After due consideration (and finding enough time on our hands this week), we here at man with black hat have decided to continue what we started with the pilot edition (which explains everything) of this heretofore potential weekly series. But we wanted to begin with hope, in the form of these young ladies at the annual March For Life yesterday. (Thanks, EWTN.) They were among the more than 600,000 demonstrators that the mainstream media did such a fantastic job of pretending were never there.* And on that promising note, we go on with the aforementioned potential.
Here's what's bouncing around the bandwidth of True Believers lately:
• Pope Francis baptized the child of a couple married outside the Church, and Cardinal O'Malley received a blessing from a Protestant minister. Canonist Edward Peters defends the licitness of these actions, and tries to allay any confusion caused by their defenders. Exit question: Does he succeed in ending the confusion over just how confusing this is? We report. You decide. [In the Light of the Law]

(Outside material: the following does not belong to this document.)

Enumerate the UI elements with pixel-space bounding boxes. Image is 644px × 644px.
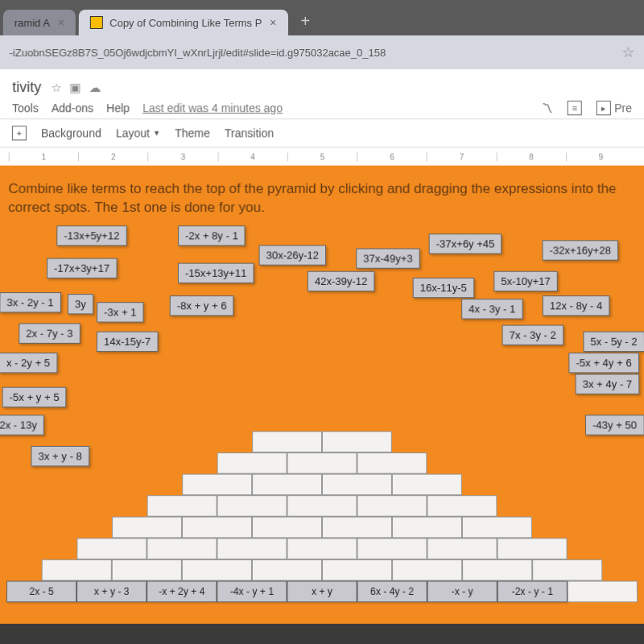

• The word on the street is that the apparitions of Medjugorje are "no hoax." Well, not quite. What the starry-eyed promoters won't tell you is that "it is proving difficult for the Church to form a definitive verdict on the supernatural nature of a phenomenon that is ongoing." Duh. So, the burden of proof remains, not with the skeptics (as according to the consistent teaching of the Church, it never is), but with the promoters. [Vatican Insider/La Stampa]

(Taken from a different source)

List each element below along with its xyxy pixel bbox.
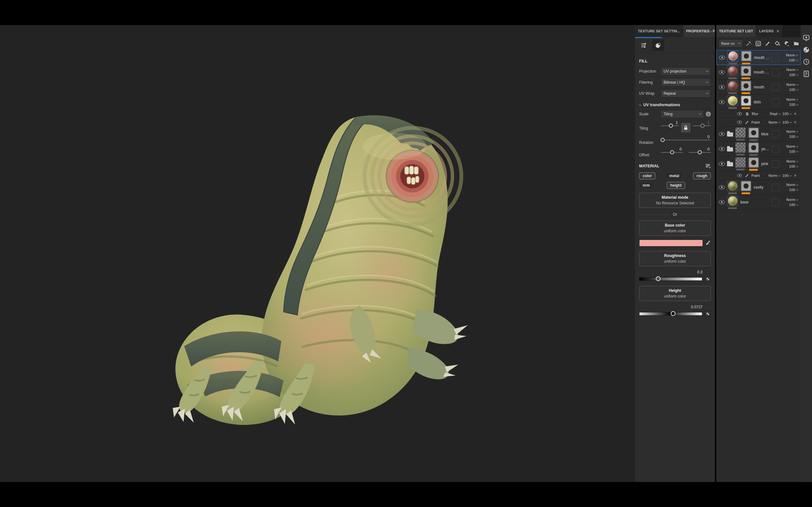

• After taking them to task in an earlier piece, Father Dwight Longnecker now explains why he loves those self-absorbed, promethean, neo-Pelagians otherwise known as "trad Catholics." But take heart, ye faithful remnant, as those stalwart defenders of Truth and Anal Retention will not be fooled so easily. [Standing On My Head]
• Deacon Greg Kendra describes how to organize a parish altar server program that is "awesome" in ten easy steps. He left out one, however, which even the Holy See has acknowledged to be a venerable practice: make it an altar BOY program. (The pictures are awesome, too, by the way.) [The Deacon's Bench]
• Kathy Schiffer is drawing a line in the sand, people. She will no longer be singing two particular hymns at Mass, no matter how hard the cantor waves his/her hands (which looks really ridiculous, by the way). One of them is an overly ideological diatribe entitled “Sing a New Church Into Being,” a composition of Benedictine Sister Delores Dufner, distributed by the McDonald's of Catholic hymnody (who else?), Oregon Catholic Press. Some of us prefer the old Church we already have, the one established by ... uh, you know. [Seasons of Grace]
• Meanwhile, in a venue normally devoted to sacred music, Kathleen Pluth and Ben Yanke offer differing views on the wearing of casual clothing at Mass. One cannot help but notice that, in virtually every other area of our lives, the proper form of dress for a particular occasion is rarely if ever a bone of contention. There's a message there somewhere. [The Chant CafĂ©]
• Finally, the head of the Commission of Cardinals appointed to advise Pope Francis has told the German daily newspaper Koelner Stadt-Anzeiger, that they are recommending the creation of a new high-level Vatican dicastery, the Congregation for the Laity. After all, the best way to reform any bureaucracy is always ... more bureaucracy. Then again, even Cardinal Newman once said that “the Church would look foolish” without the laity. We'll see who looks foolish when this is settled. [CatholicCulture.org]
Well, that's our story and we're stickin' to it. Remember to attend Holy Mass this Sunday. Until the next chattel of church chat, stay tuned, and stay in touch.
* FOOTNOTE: In the interest of fairness, both ABC and NBC gave the event a brief mention on their evening news programs. ABC, usually the least biased of the "Big Three," mentioned how the President said (in effect) that a woman had a right to kill her children as part of "reproductive health," but NBC simply reported on what happened. No attempt on the part of either was made to show pro-abortion advocates. We don't know what they did on CBS. Who cares?